*Assignment*
In the data below, one line contains "By clicking checkbox, you agree to our" and a later one contains "26 พฤษภาคม, 2022". Print both, with every line between them, exactly and alone.

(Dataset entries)
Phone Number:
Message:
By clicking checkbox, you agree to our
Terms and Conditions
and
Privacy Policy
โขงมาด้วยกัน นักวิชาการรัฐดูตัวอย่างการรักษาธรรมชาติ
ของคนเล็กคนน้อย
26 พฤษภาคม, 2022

--

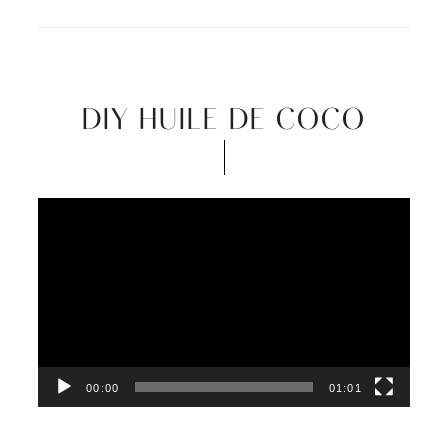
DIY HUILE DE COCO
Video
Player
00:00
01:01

*Response below*
By clicking checkbox, you agree to our
Terms and Conditions
and
Privacy Policy
โขงมาด้วยกัน นักวิชาการรัฐดูตัวอย่างการรักษาธรรมชาติ
ของคนเล็กคนน้อย
26 พฤษภาคม, 2022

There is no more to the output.